GRE – an Alternative to Ships' Metal Pipes

By George Backwell at August 20, 2011 22:23
Filed Under: General

Pipework typically needs to be replaced two or three times during the lifetime of a ship, but arising from recent advances in manufacturing technology there are alternatives to ferrous metal pipework. Dubai-based multinational manufacturers Future Pipe Industries (FPI), who are in the forefront of this developing technology, assert that their GRE (Glass Fibre Reinforced Epoxy) pipes will last the whole lifetime of the ship.

Pipework Safety Issues

Pipes remain unnoticed as they go quietly about their business, which is mainly to convey fluid of some kind (air and gas too) throughout a labyrinth of pipework that invades  almost every space in the ship, and which, according to a jointly authored paper by Standard P&I Mutual Insurance Club and RINA, is a system like no other with such enormous potential to cause fire, pollution, and flooding.

Examining the causes of accidents involving burst and leaking pipes, classification society DNV judged that corrosion was one of the major influencing factors to cause steel pipework failures. Thus GRE composition pipes are not only more durable but they enhance ship safety.

GRE Pipework System Applications

Interestingly, aboard RoRo ferry Tor Ficaria, the pipework of the exhaust gas scrubber unit (retrofitted by Aalborg Industries in 2009, and at that time the largest marine seawater-freshwater scrubber in the world) has been found corroded, probably by combination of dissolved pollutants with the caustic-soda freshwater mix, and instead a complete GRE replacement pipe system to the unit is to be supplied by FPI.

Tor Ficaria & EGCS Scrubber Unit: Courtesy of Aalborg Industries

SOLAS (Safety of Life at Sea Convention) sets out requirements for fire safety in engine rooms, where for example double-skinned low carbon steel alloy pipes are used to deliver fuel at high pressure (between 600 and 900 bar) to engine combustion chambers; a territory likely out of reach of the GRE constructed pipe.

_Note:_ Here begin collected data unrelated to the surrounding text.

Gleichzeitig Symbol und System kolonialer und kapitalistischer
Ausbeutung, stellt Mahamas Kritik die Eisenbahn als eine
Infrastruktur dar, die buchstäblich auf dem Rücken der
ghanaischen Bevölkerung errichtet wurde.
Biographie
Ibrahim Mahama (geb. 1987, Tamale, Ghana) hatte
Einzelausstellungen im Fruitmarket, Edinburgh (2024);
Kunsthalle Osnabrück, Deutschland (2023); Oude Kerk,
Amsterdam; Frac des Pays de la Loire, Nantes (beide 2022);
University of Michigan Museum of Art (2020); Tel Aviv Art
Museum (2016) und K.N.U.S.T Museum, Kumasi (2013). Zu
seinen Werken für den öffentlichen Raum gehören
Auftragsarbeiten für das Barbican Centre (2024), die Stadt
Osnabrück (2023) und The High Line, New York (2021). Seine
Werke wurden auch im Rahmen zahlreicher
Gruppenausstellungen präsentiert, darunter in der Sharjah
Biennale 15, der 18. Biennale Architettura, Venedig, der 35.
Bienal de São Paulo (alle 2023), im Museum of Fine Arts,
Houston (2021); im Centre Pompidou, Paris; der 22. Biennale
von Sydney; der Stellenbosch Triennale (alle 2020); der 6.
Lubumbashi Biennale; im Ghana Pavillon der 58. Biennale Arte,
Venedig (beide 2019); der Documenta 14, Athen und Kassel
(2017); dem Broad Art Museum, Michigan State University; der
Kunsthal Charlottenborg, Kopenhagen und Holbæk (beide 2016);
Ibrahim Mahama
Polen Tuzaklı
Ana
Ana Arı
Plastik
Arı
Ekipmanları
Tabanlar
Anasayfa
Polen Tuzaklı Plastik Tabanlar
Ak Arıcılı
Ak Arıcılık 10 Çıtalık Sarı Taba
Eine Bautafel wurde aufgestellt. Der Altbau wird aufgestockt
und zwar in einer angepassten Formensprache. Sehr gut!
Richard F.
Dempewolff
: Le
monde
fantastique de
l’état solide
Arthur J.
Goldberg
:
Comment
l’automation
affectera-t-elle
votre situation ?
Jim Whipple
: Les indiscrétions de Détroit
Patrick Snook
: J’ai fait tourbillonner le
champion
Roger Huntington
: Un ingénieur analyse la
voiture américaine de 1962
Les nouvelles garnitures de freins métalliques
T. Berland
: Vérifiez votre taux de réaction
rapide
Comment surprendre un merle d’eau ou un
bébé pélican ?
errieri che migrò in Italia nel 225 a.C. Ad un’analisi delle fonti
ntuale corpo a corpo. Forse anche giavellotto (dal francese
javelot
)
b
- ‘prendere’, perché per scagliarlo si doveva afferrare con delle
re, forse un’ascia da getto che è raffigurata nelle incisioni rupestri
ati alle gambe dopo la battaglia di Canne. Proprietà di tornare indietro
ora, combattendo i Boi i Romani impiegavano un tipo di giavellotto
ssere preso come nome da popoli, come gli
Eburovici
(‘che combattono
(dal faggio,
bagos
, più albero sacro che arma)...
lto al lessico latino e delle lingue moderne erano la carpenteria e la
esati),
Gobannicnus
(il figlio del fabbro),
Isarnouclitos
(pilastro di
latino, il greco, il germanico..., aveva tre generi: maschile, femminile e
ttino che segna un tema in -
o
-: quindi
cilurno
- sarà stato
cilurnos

Nevertheless though, elsewhere in the engine room, large diameter main engine seawater cooling systems, usually mild steel, are particularly prone to corrosion even if galvanised or made up of copper alloys, since the fluid flow is continuously in motion to cause abrasive corrosion and erosion of the pipe interiors. FPI has already extensively replaced corroded steel pipework with GRE in two Swedish icebreakers, and is contracted to replace the seawater cooling system of a third icebreaker, Ymer.

Comments (1) -

Glad to see that composite technology is starting to become more widely accepted.